Dataset items
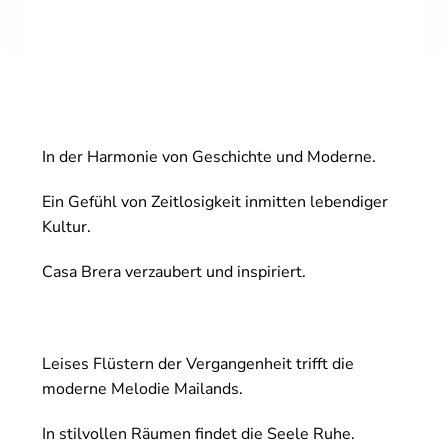
In der Harmonie von Geschichte und Moderne.
Ein Gefühl von Zeitlosigkeit inmitten lebendiger
Kultur.
Casa Brera verzaubert und inspiriert.
Leises Flüstern der Vergangenheit trifft die
moderne Melodie Mailands.
In stilvollen Räumen findet die Seele Ruhe.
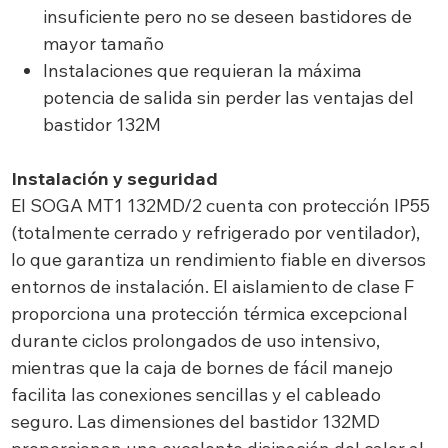
insuficiente pero no se deseen bastidores de
mayor tamaño
Instalaciones que requieran la máxima
potencia de salida sin perder las ventajas del
bastidor 132M
Instalación y seguridad
El SOGA MT1 132MD/2 cuenta con protección IP55
(totalmente cerrado y refrigerado por ventilador),
lo que garantiza un rendimiento fiable en diversos
entornos de instalación. El aislamiento de clase F
proporciona una protección térmica excepcional
durante ciclos prolongados de uso intensivo,
mientras que la caja de bornes de fácil manejo
facilita las conexiones sencillas y el cableado
seguro. Las dimensiones del bastidor 132MD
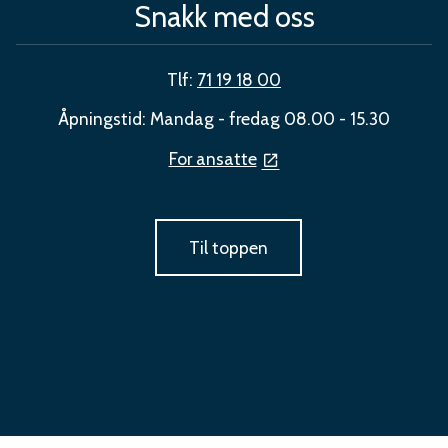
Snakk med oss
Tlf:
71 19 18 00
Åpningstid: Mandag - fredag 08.00 - 15.30
For ansatte
Til toppen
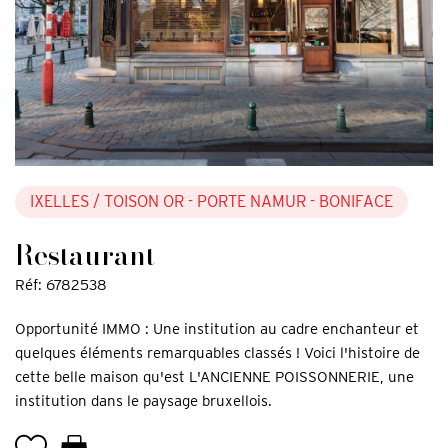
IXELLES
/ TOISON OR - PORTE NAMUR - BONIFACE
Restaurant
Réf: 6782538
Opportunité IMMO : Une institution au cadre enchanteur et
quelques éléments remarquables classés ! Voici l'histoire de
cette belle maison qu'est L'ANCIENNE POISSONNERIE, une
institution dans le paysage bruxellois.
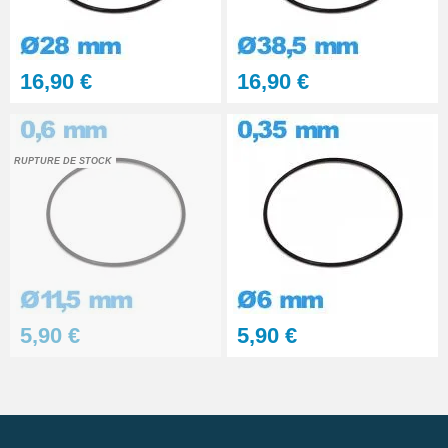
16,90 €
16,90 €
RUPTURE DE STOCK
5,90 €
5,90 €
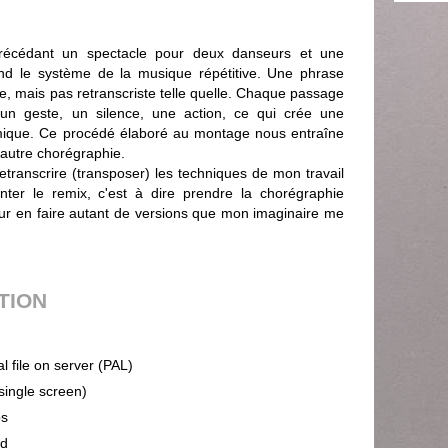
précédant un spectacle pour deux danseurs et une
 le système de la musique répétitive. Une phrase
, mais pas retranscriste telle quelle. Chaque passage
 un geste, un silence, une action, ce qui crée une
mique. Ce procédé élaboré au montage nous entraîne
 autre chorégraphie.
transcrire (transposer) les techniques de mon travail
nter le remix, c'est à dire prendre la chorégraphie
r en faire autant de versions que mon imaginaire me
UTION
al file on server (PAL)
(single screen)
ps
nd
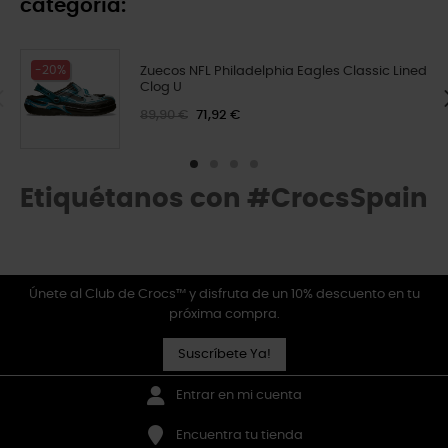
categoría:
-20%
Zuecos NFL Philadelphia Eagles Classic Lined
Clog U
89,90 €
71,92 €
Etiquétanos con #CrocsSpain
Únete al Club de Crocs™ y disfruta de un 10% descuento en tu
próxima compra.
Suscríbete Ya!
Entrar en mi cuenta
Encuentra tu tienda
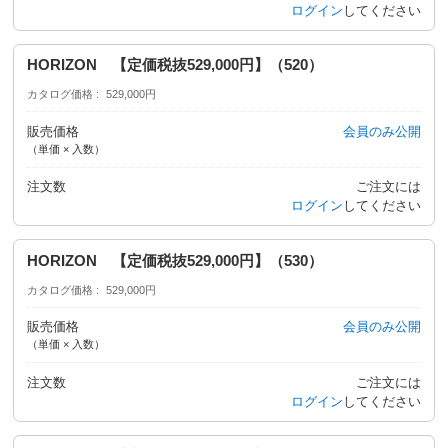
ログイン
してください
HORIZON 【定価税抜529,000円】（520）
カタログ価格
529,000円
販売価格
会員のみ公開
（単価 × 入数）
注文数
ご注文には
ログイン
してください
HORIZON 【定価税抜529,000円】（530）
カタログ価格
529,000円
販売価格
会員のみ公開
（単価 × 入数）
注文数
ご注文には
ログイン
してください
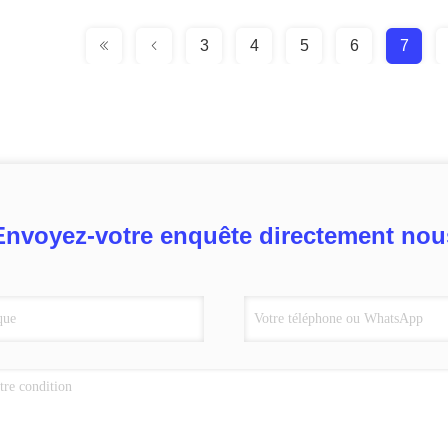
3
4
5
6
7
Envoyez-votre enquête directement nou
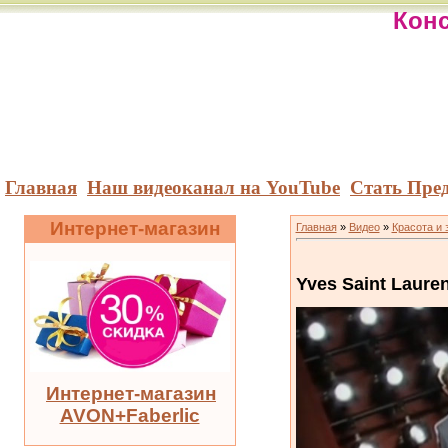
Конс
Главная
Наш видеоканал на YouTube
Стать Пре
Интернет-магазин
Главная
»
Видео
»
Красота и 
Yves Saint Lauren
Интернет-магазин
AVON+Faberlic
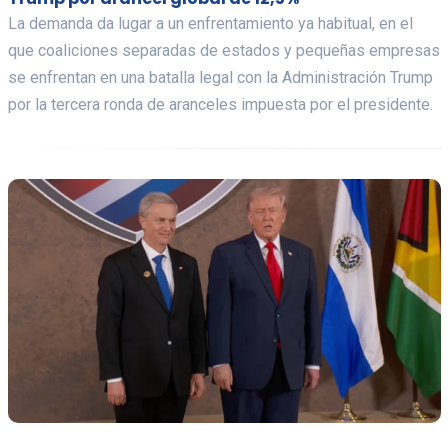
La demanda da lugar a un enfrentamiento ya habitual, en el
que coaliciones separadas de estados y pequeñas empresas
se enfrentan en una batalla legal con la Administración Trump
por la tercera ronda de aranceles impuesta por el presidente.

■ Work request ■
Pictures in the entries do not go into the copy. Print only the lines starting at the one containing "Leises Flüstern der Vergangenheit trifft die" and ending at the one containing "proporciona una protección", exactly as they appear.

■ Result of the task ■
Leises Flüstern der Vergangenheit trifft die
moderne Melodie Mailands.
In stilvollen Räumen findet die Seele Ruhe.
insuficiente pero no se deseen bastidores de
mayor tamaño
Instalaciones que requieran la máxima
potencia de salida sin perder las ventajas del
bastidor 132M
Instalación y seguridad
El SOGA MT1 132MD/2 cuenta con protección IP55
(totalmente cerrado y refrigerado por ventilador),
lo que garantiza un rendimiento fiable en diversos
entornos de instalación. El aislamiento de clase F
proporciona una protección térmica excepcional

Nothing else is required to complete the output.